Netgear R7800 exploration (IPQ8065, QCA9984)

I'm trying understand the results i get.

I'm saying that simultaneous netperf from clients to the netperf server through that AP suck (i.e. one client netperf can completely stop). No amount of adjusting ATF weights in this case seems to make a change.

If I simultaenous netperf clients from the netperf server to the clients, I don't see one of the clients come to a grinding halt and I can adjust the ATF weights (but only using a custom mod to the ath10k-ct driver for my device due to a bug) and see that netperf rates go down (or up) as I'd expect.

I may be wrong here, but I believe ATF can only control what's happening when the clients are downloading.

That thought had occurred to me, but I'm a non-expert and documentation is sparse. Still I suspect this behavior/observations may correlate with ATF being implemented.

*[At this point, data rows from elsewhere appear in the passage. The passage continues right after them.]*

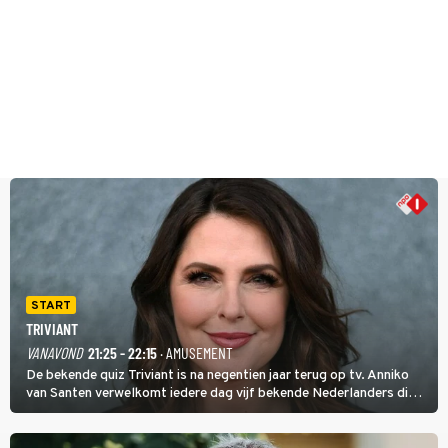
START
TRIVIANT
VANAVOND
21:25 - 22:15
· AMUSEMENT
De bekende quiz Triviant is na negentien jaar terug op tv. Anniko
van Santen verwelkomt iedere dag vijf bekende Nederlanders die
vragen beantwoorden in verschillende categorieën. De beste
speler gaat direct door naar de finaleweek.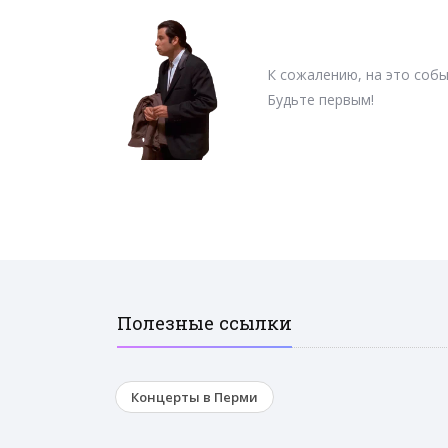
К сожалению, на это собы
Будьте первым!
Полезные ссылки
Концерты в Перми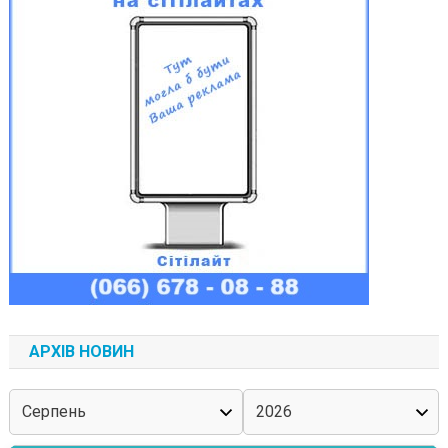
АРХІВ НОВИН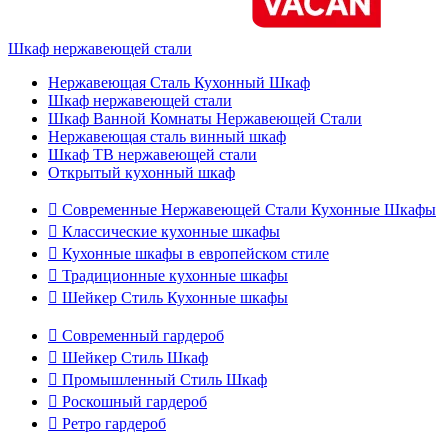
Шкаф нержавеющей стали
Нержавеющая Сталь Кухонный Шкаф
Шкаф нержавеющей стали
Шкаф Ванной Комнаты Нержавеющей Стали
Нержавеющая сталь винный шкаф
Шкаф ТВ нержавеющей стали
Открытый кухонный шкаф

Современные Нержавеющей Стали Кухонные Шкафы

Классические кухонные шкафы

Кухонные шкафы в европейском стиле

Традиционные кухонные шкафы

Шейкер Стиль Кухонные шкафы

Современный гардероб

Шейкер Стиль Шкаф

Промышленный Стиль Шкаф

Роскошный гардероб

Ретро гардероб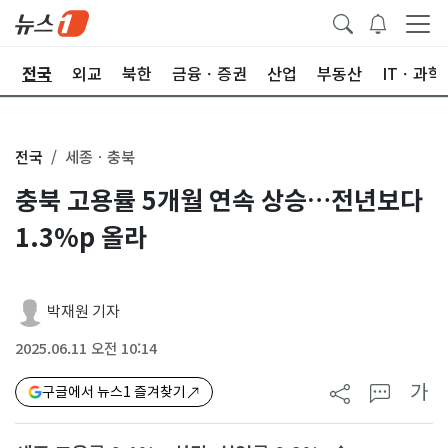
제
전국
외교
북한
금융ㆍ증권
산업
부동산
ITㆍ과학
전국
세종ㆍ충북
충북 고용률 5개월 연속 상승…전년보다
1.3%p 올라
박재원 기자
2025.06.11 오전 10:14
가
구글에서 뉴스1 즐겨찾기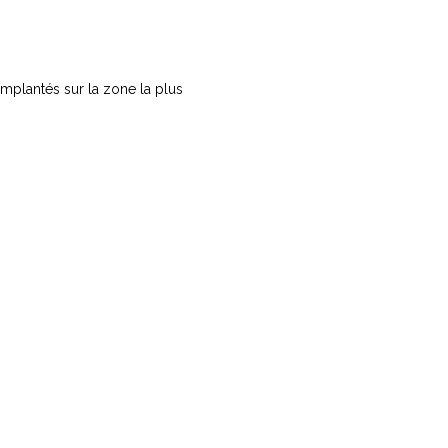
Implantés sur la zone la plus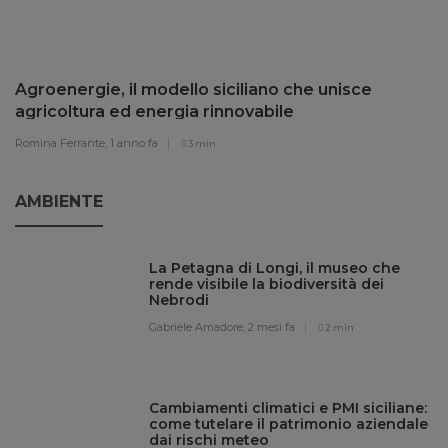
Agroenergie, il modello siciliano che unisce
agricoltura ed energia rinnovabile
Romina Ferrante,
1 anno fa
3 min
AMBIENTE
La Petagna di Longi, il museo che
rende visibile la biodiversità dei
Nebrodi
Gabriele Amadore,
2 mesi fa
2 min
Cambiamenti climatici e PMI siciliane:
come tutelare il patrimonio aziendale
dai rischi meteo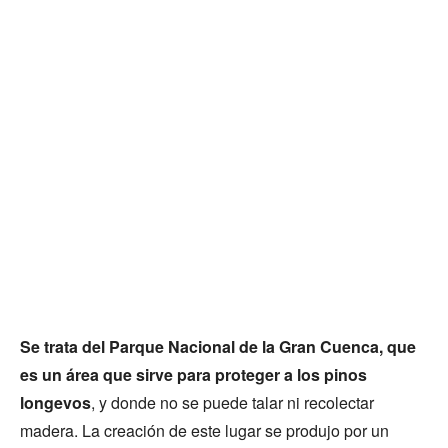
Se trata del Parque Nacional de la Gran Cuenca, que
es un área que sirve para proteger a los pinos
longevos
, y donde no se puede talar ni recolectar
madera. La creación de este lugar se produjo por un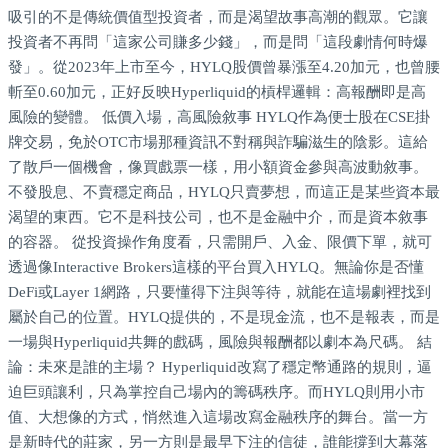
吸引的不是傳統價值型投資者，而是渴望故事高潮的觀眾。它讓
投資者不再問「這家公司賺多少錢」，而是問「這段劇情何時爆
發」。從2023年上市至今，HYLQ股價曾暴漲至4.20加元，也曾腰
斬至0.60加元，正好反映Hyperliquid的槓桿邏輯：高報酬即是高
風險的變體。 低價入場，高風險敘事 HYLQ作為便士股在CSE掛
牌交易，免於OTC市場那種資訊不對稱與詐騙滋生的陰影。這給
了散戶一個機會，像買戲票一樣，用小額資金參與高波動敘事。
不發股息、不賣穩定商品，HYLQ只賣夢想，而這正是某些資本最
渴望的東西。它不是科技公司，也不是金融中介，而是資本敘事
的容器。 從投資操作角度看，只需開戶、入金、限價下單，就可
透過像Interactive Brokers這樣的平台買入HYLQ。無論你是否懂
DeFi或Layer 1網路，只要懂得下注與等待，就能在這場劇裡找到
屬於自己的位置。HYLQ提供的，不是現金流，也不是報表，而是
一場與Hyperliquid共舞的戲碼，風險與報酬都以劇本為尺碼。 結
論：未來是誰的主場？ Hyperliquid改寫了穩定幣通路的規則，逼
迫巨頭讓利，只為掌控自己場內的籌碼秩序。而HYLQ則用小市
值、大想像的方式，悄然進入這場改寫金融秩序的舞台。當一方
是新時代的莊家，另一方則是最早下注的信徒，誰能撐到大幕落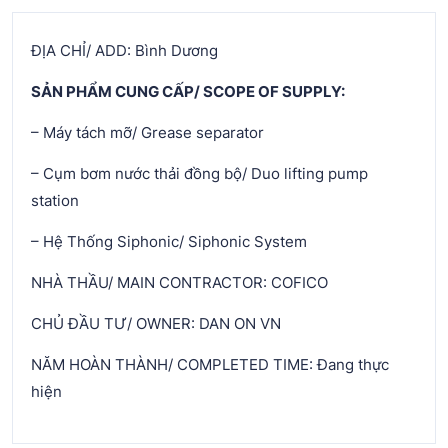
ĐỊA CHỈ/ ADD: Bình Dương
SẢN PHẨM CUNG CẤP/ SCOPE OF SUPPLY:
– Máy tách mỡ/ Grease separator
– Cụm bơm nước thải đồng bộ/ Duo lifting pump
station
– Hệ Thống Siphonic/ Siphonic System
NHÀ THẦU/ MAIN CONTRACTOR: COFICO
CHỦ ĐẦU TƯ/ OWNER: DAN ON VN
NĂM HOÀN THÀNH/ COMPLETED TIME: Đang thực
hiện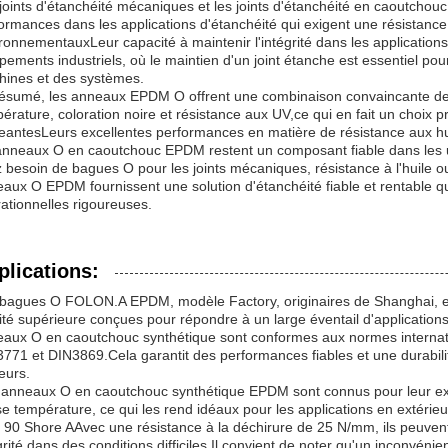
joints d'étanchéité mécaniques et les joints d'étanchéité en caoutchouc
ormances dans les applications d'étanchéité qui exigent une résistance 
ronnementauxLeur capacité à maintenir l'intégrité dans les application
pements industriels, où le maintien d'un joint étanche est essentiel pour p
ines et des systèmes.
ésumé, les anneaux EPDM O offrent une combinaison convaincante de dur
érature, coloration noire et résistance aux UV,ce qui en fait un choix 
eantesLeurs excellentes performances en matière de résistance aux hu
anneaux O en caoutchouc EPDM restent un composant fiable dans les util
 besoin de bagues O pour les joints mécaniques, résistance à l'huile ou 
aux O EPDM fournissent une solution d'étanchéité fiable et rentable q
ationnelles rigoureuses.
plications:
bagues O FOLON.A EPDM, modèle Factory, originaires de Shanghai, e
ité supérieure conçues pour répondre à un large éventail d'application
aux O en caoutchouc synthétique sont conformes aux normes internat
771 et DIN3869.Cela garantit des performances fiables et une durabilité
eurs.
anneaux O en caoutchouc synthétique EPDM sont connus pour leur excell
e température, ce qui les rend idéaux pour les applications en extérieu
 90 Shore AAvec une résistance à la déchirure de 25 N/mm, ils peuvent
grité dans des conditions difficiles.Il convient de noter qu'un inconvéni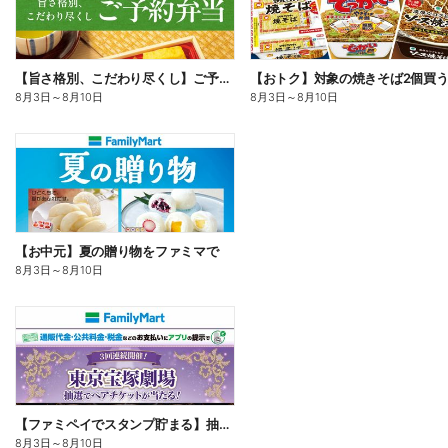
【旨さ格別、こだわり尽くし】ご予約弁当
8月3日
～
8月10日
8月3日
～
8月10日
【お中元】夏の贈り物をファミマで
8月3日
～
8月10日
【ファミペイでスタンプ貯まる】抽選でペアチケットが当たる!
8月3日
～
8月10日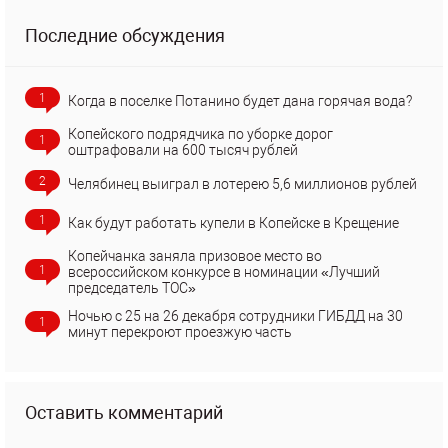
Последние обсуждения
1
Когда в поселке Потанино будет дана горячая вода?
Копейского подрядчика по уборке дорог
1
оштрафовали на 600 тысяч рублей
2
Челябинец выиграл в лотерею 5,6 миллионов рублей
1
Как будут работать купели в Копейске в Крещение
Копейчанка заняла призовое место во
1
всероссийском конкурсе в номинации «Лучший
председатель ТОС»
Ночью с 25 на 26 декабря сотрудники ГИБДД на 30
1
минут перекроют проезжую часть
Оставить комментарий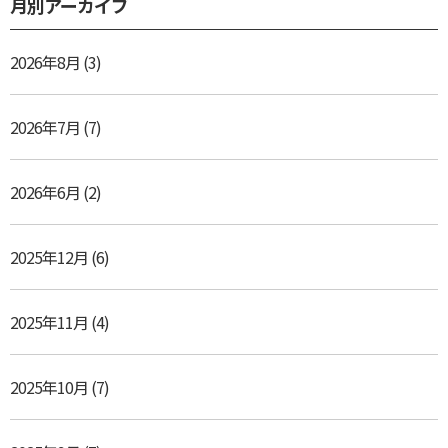
月別アーカイブ
2026年8月
(3)
2026年7月
(7)
2026年6月
(2)
2025年12月
(6)
2025年11月
(4)
2025年10月
(7)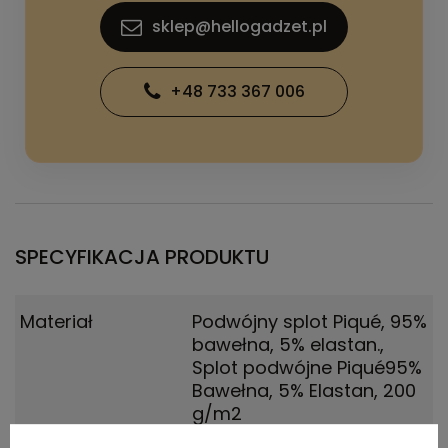
sklep@hellogadzet.pl
+48 733 367 006
SPECYFIKACJA PRODUKTU
Materiał
Podwójny splot Piqué, 95%
bawełna, 5% elastan.
,
Splot podwójne Piqué95%
Bawełna, 5% Elastan, 200
g/m2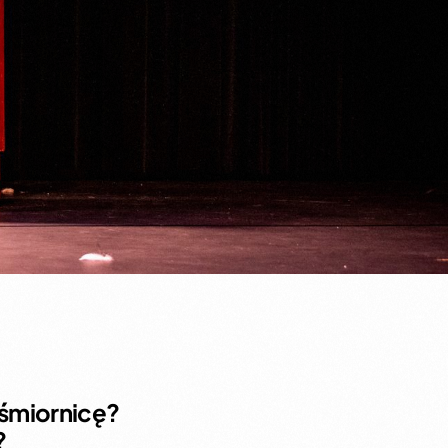
ośmiornicę?
?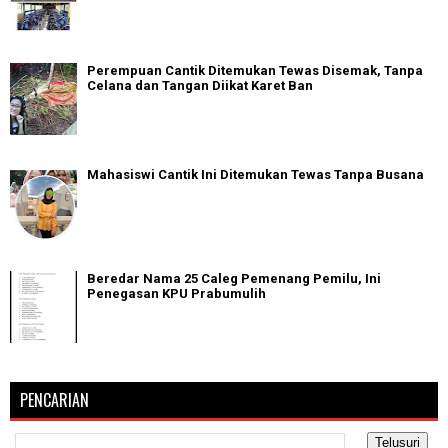
Perempuan Cantik Ditemukan Tewas Disemak, Tanpa
Celana dan Tangan Diikat Karet Ban
Mahasiswi Cantik Ini Ditemukan Tewas Tanpa Busana
Beredar Nama 25 Caleg Pemenang Pemilu, Ini
Penegasan KPU Prabumulih
PENCARIAN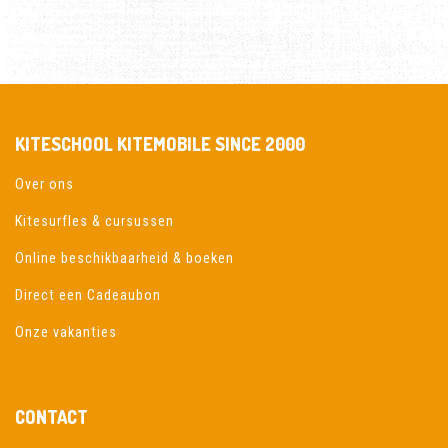
KITESCHOOL KITEMOBILE SINCE 2000
Over ons
Kitesurfles & cursussen
Online beschikbaarheid & boeken
Direct een Cadeaubon
Onze vakanties
CONTACT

I.e. netperf from clients to the netperf server through an AP did not use to suck (at least this bad) before ATF.

Maybe @tohojo can provide some input on the inner workings of ATF and also take a look at your test results to see if there's something wrong.

1 Like

This thread (i've been trying to figure this one out for some time). Skip to the latest tests starting here.

Sorry flint is too much trouble atm, but if this turns out to be something worth digging into, I'll go further.

Crashed again this morning. Same stack trace in the ramoops, but this time the error was to do with kernel paging. So again "random errors" potentially caused by the issues with frequency jumping/scaling.

I've just set the governors to performance and will try that out. Unfortunately it is a wait and see type error so i guess if i don't have a crash in 1-2 weeks that's a pretty good sign as a workaround.

Are you testing the master branch or the 21.02 branch?

I have reverted the ATF alfo for both. It’s e asier for 21.02, as it’s just removing patch files. For master, I have to create another patch file to patch back the old codes.

master - i have some ability to work out merge conflicts and minor run time errors provided I don't have to go to deep into it. Anything you can provide would be nice.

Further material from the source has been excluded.